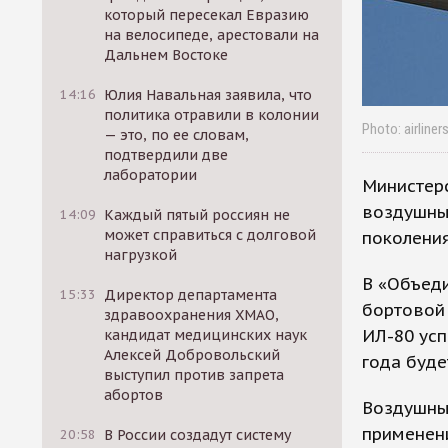
который пересекал Евразию
на велосипеде, арестовали на
Дальнем Востоке
14:16
Юлия Навальная заявила, что
политика отравили в колонии
Photo: airliner
— это, по ее словам,
подтвердили две
лаборатории
Министер
воздушный
14:09
Каждый пятый россиян не
может справиться с долговой
поколения
нагрузкой
В «Объед
15:33
Директор департамента
бортовой 
здравоохранения ХМАО,
ИЛ-80 усп
кандидат медицинских наук
Алексей Добровольский
года буде
выступил против запрета
абортов
Воздушный
применени
20:58
В России создадут систему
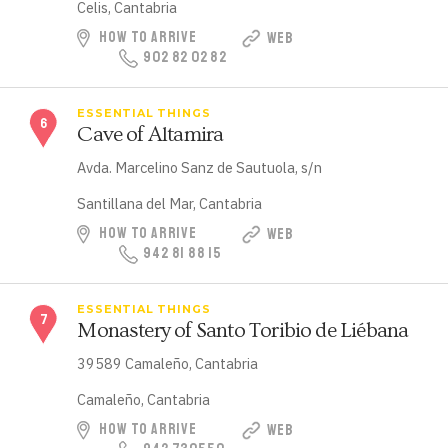
Celis, Cantabria
HOW TO ARRIVE
WEB
902 82 02 82
ESSENTIAL THINGS
Cave of Altamira
Avda. Marcelino Sanz de Sautuola, s/n
Santillana del Mar, Cantabria
HOW TO ARRIVE
WEB
942 81 88 15
ESSENTIAL THINGS
Monastery of Santo Toribio de Liébana
39589 Camaleño, Cantabria
Camaleño, Cantabria
HOW TO ARRIVE
WEB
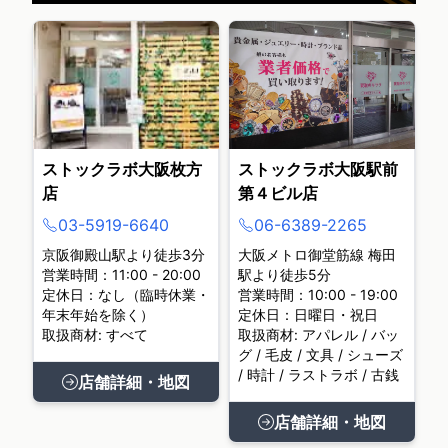
ストックラボ大阪枚方
ストックラボ大阪駅前
店
第４ビル店
03-5919-6640
06-6389-2265
京阪御殿山駅より徒歩3分
大阪メトロ御堂筋線 梅田
営業時間：11:00 - 20:00
駅より徒歩5分
定休日：なし（臨時休業・
営業時間：10:00 - 19:00
年末年始を除く）
定休日：日曜日・祝日
取扱商材: すべて
取扱商材: アパレル / バッ
グ / 毛皮 / 文具 / シューズ
/ 時計 / ラストラボ / 古銭
店舗詳細・地図
店舗詳細・地図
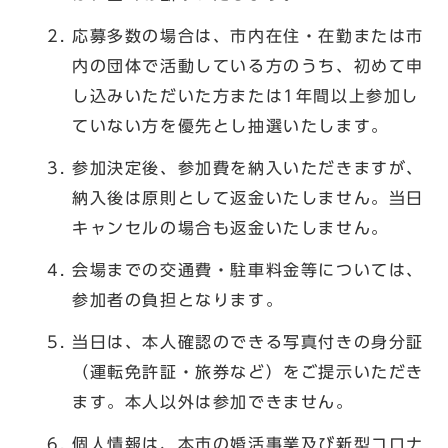
応募多数の場合は、市内在住・在勤または市
内の団体で活動している方のうち、初めて申
し込みいただいた方または1年間以上参加し
ていない方を優先とし抽選いたします。
参加決定後、参加費を納入いただきますが、
納入後は原則として返金いたしません。当日
キャンセルの場合も返金いたしません。
会場までの交通費・駐車料金等については、
参加者の負担となります。
当日は、本人確認のできる写真付きの身分証
（運転免許証・旅券など）をご提示いただき
ます。本人以外は参加できません。
個人情報は、本市の婚活事業及び新型コロナ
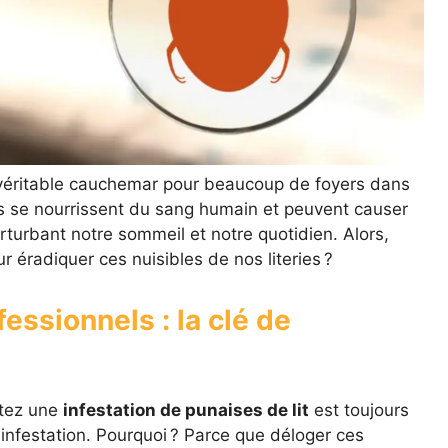
éritable cauchemar pour beaucoup de foyers dans
s se nourrissent du sang humain et peuvent causer
urbant notre sommeil et notre quotidien. Alors,
r éradiquer ces nuisibles de nos literies ?
fessionnels : la clé de
ctez une
infestation de punaises de lit
est toujours
infestation. Pourquoi ? Parce que déloger ces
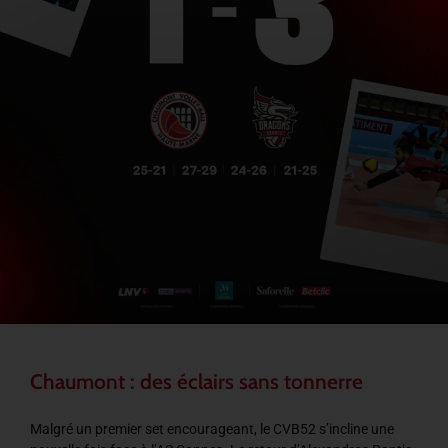
Chaumont : des éclairs sans tonnerre
Malgré un premier set encourageant, le CVB52 s’incline une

● ● ● ● ●

=== YOUR OBJECTIVE ===
Of the lines above, quote exactly those from the one with "キャンセルの場合も返金いたしません。" through the one with "infestation de punaises de lit", ends included; pictures stay out.

=== RESULT FOR THIS TASK ===
キャンセルの場合も返金いたしません。
会場までの交通費・駐車料金等については、
参加者の負担となります。
当日は、本人確認のできる写真付きの身分証
（運転免許証・旅券など）をご提示いただき
ます。本人以外は参加できません。
個人情報は、本市の婚活事業及び新型コロナ
éritable cauchemar pour beaucoup de foyers dans
s se nourrissent du sang humain et peuvent causer
urbant notre sommeil et notre quotidien. Alors,
r éradiquer ces nuisibles de nos literies ?
fessionnels : la clé de
ctez une
infestation de punaises de lit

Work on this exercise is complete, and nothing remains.